The headline checks live at the conversation level: each of the three tools fired at least once over the four-turn self-play conversation. Layering in tool_calls_with_args or tool_call_sequence lets you tighten the contract:

- type: tool_calls_with_args
params:
tool_name: set_reminder
expected_args:
time: "9am"
- type: tool_call_sequence
params:
sequence: [get_calendar_events, set_reminder]
# .github/workflows/voice-tool-calls.yml
name: Voice tool calls
on:
pull_request:
paths:
- 'examples/duplex-streaming/**'
jobs:
validate:
runs-on: ubuntu-latest
steps:
- uses: actions/checkout@v4
- uses: actions/setup-go@v5
with:
go-version: '1.26'
- run: make build-arena
- name: Validate duplex configs
working-directory: examples/duplex-streaming
run: ../../bin/promptarena validate config.arena.yaml
run-against-gemini:
runs-on: ubuntu-latest
if: github.event.pull_request.head.repo.full_name == github.repository
steps:
- uses: actions/checkout@v4
- uses: actions/setup-go@v5
with:
go-version: '1.26'
- run: make build-arena
- name: Run duplex-tools scenario
working-directory: examples/duplex-streaming
env:
GEMINI_API_KEY: ${{ secrets.GEMINI_API_KEY }}
OPENAI_API_KEY: ${{ secrets.OPENAI_API_KEY }}
run: ../../bin/promptarena run --scenario duplex-tools --provider gemini-2-flash --ci --formats html,json

The fork-aware if: check keeps the secret-bearing job from running on PRs from external forks.

The mock-duplex provider emits a fixed auto_respond text instead of executing the scripted tool calls in mock-responses.yaml.
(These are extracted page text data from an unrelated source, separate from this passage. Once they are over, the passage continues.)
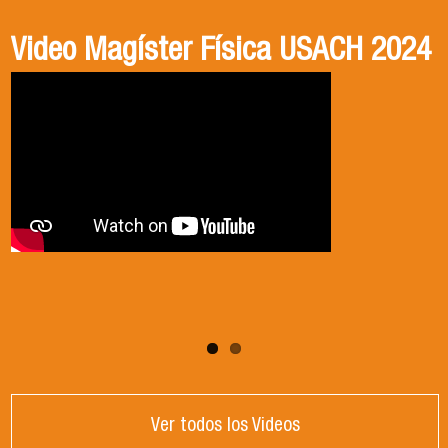
Video Magíster Física USACH 2024
Video Doctorado Física USACH
2024
Ver todos los Videos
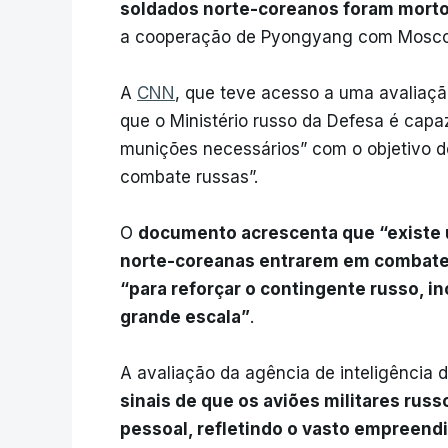
soldados norte-coreanos foram morto
a cooperação de Pyongyang com Moscov
A
CNN
, que teve acesso a uma avaliaçã
que o Ministério russo da Defesa é capa
munições necessários” com o objetivo d
combate russas”.
O
documento acrescenta que “existe 
norte-coreanas entrarem em combate 
“para reforçar o contingente russo, i
grande escala”
.
A avaliação da agência de inteligência
sinais de que os aviões militares russ
pessoal, refletindo o vasto empreend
That means conversation-level tool-call assertions fail in mock mode — useful for smoke-testing the pipeline (does everything wire up, does the conversation execute end-to-end), not for asserting correctness.

For deterministic mock runs where assertions can pass, see examples/voice-ivr/, which uses a text-mode mock provider that does execute scripted tool calls.

A fully-mocked duplex provider that scripts both audio output and tool calls is a planned extension; until it lands, real providers are the only path to assertion-passing tool-call evaluation under voice.

  • More tools: drop a new .tool.yaml into tools/, reference it in config.arena.yaml, mention it in the system prompt at prompts/voice-assistant-tools.prompt.yaml.
  • Argument validation: replace tools_called with tool_calls_with_args and specify expected_args for the values the agent must pass.
  • Ordering: add tool_call_sequence to assert the order the agent calls them in.
  • No-call assertions: pair with tools_not_called to catch tools the agent should not invoke in a given path (e.g., set_reminder on a read-only query).